[Saved data entries]

####################

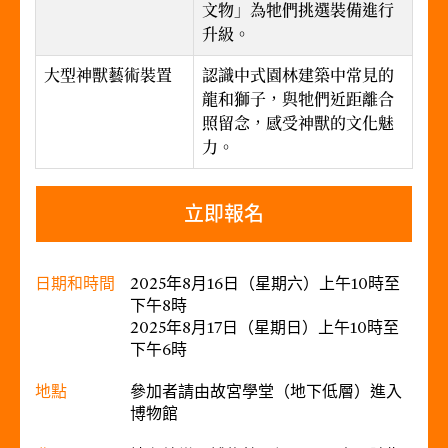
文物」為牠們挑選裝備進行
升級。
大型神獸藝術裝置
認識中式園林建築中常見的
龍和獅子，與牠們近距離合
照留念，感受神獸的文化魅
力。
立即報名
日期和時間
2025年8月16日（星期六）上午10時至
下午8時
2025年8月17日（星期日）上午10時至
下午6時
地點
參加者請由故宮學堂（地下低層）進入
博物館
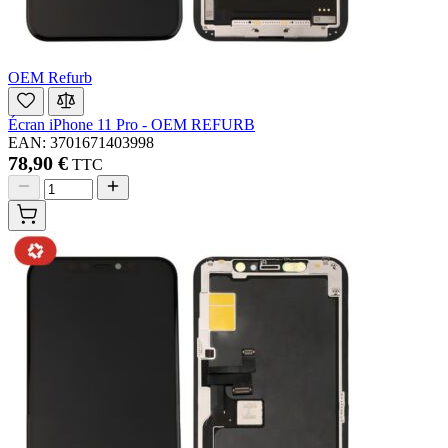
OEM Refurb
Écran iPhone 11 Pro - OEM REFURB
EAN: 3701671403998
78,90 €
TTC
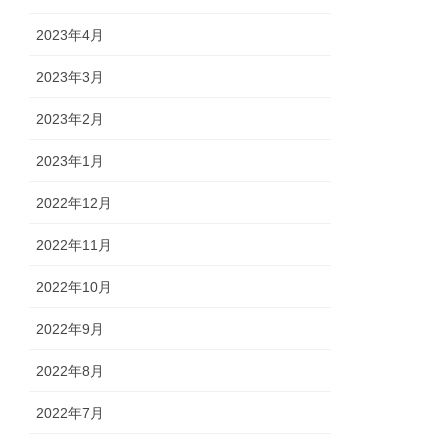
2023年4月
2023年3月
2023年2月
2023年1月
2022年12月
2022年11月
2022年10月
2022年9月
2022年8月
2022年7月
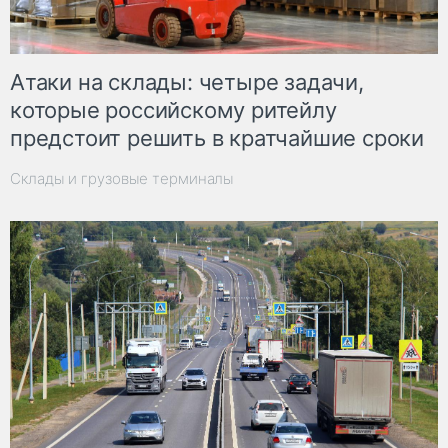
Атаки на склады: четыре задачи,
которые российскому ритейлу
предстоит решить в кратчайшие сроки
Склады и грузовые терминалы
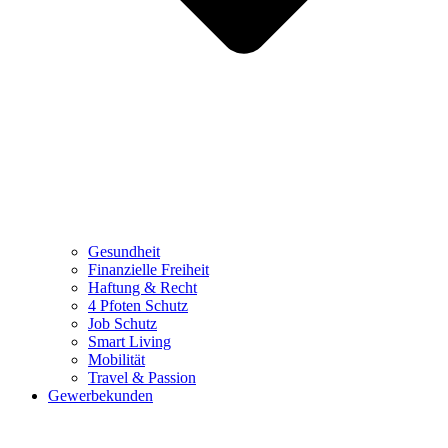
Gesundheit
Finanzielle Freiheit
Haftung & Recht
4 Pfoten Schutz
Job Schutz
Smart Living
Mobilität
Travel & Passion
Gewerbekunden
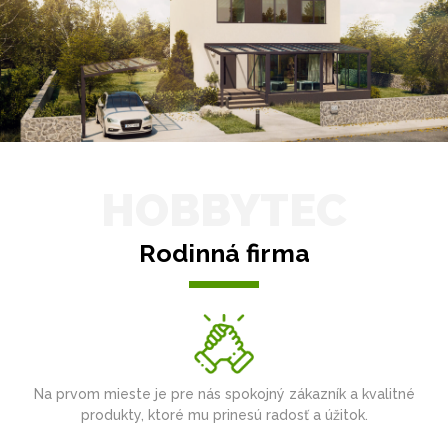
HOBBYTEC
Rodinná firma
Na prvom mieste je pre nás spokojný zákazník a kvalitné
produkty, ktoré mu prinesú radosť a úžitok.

####################

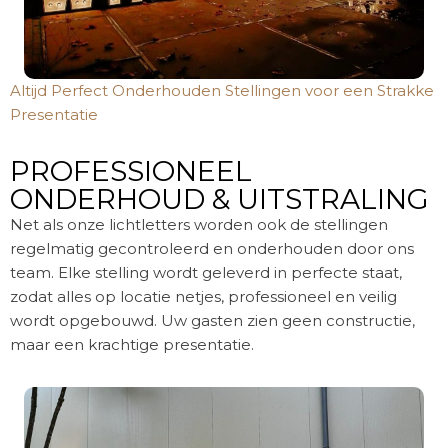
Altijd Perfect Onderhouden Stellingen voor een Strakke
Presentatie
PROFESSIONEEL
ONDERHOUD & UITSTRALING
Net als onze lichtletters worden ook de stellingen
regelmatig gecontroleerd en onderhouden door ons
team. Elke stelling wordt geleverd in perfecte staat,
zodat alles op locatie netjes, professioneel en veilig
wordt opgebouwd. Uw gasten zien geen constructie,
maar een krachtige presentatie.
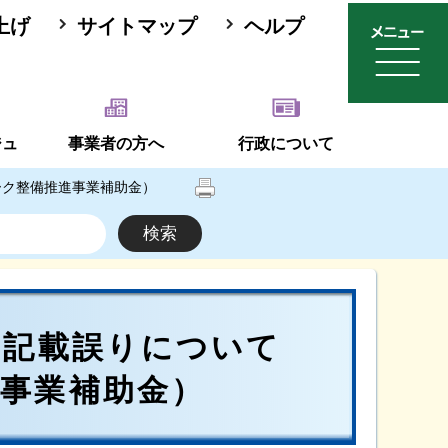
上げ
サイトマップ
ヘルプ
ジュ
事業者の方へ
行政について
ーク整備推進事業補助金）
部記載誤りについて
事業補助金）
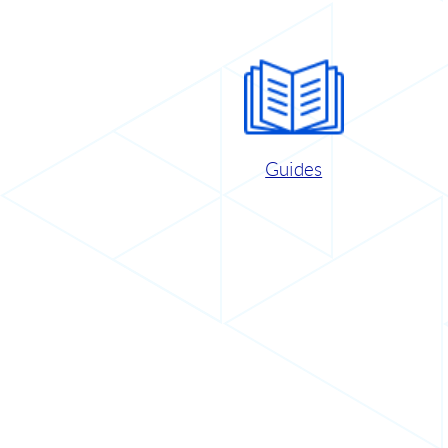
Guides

####################

TASK OBJECTIVE:
The word "wordt" appears in how many lines of the data? Answer with only the number.

RESPONSE:
2